ABOUT THIS EXERCISE: Return each line below holding the string "destacó".

MATERIAL FOR THIS EXERCISE:
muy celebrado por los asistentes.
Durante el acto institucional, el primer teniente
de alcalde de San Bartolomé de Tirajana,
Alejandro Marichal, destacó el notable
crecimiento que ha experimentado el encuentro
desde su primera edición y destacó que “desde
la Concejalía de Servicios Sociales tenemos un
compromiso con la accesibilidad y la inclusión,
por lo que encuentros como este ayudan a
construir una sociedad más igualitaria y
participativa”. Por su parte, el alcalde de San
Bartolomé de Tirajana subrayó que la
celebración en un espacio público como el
...
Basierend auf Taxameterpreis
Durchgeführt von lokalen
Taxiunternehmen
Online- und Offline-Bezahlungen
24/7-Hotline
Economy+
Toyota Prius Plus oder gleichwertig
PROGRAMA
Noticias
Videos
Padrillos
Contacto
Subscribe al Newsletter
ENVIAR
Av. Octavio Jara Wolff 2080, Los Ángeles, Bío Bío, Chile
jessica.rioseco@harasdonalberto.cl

OUTPUT BELOW:
Alejandro Marichal, destacó el notable
desde su primera edición y destacó que “desde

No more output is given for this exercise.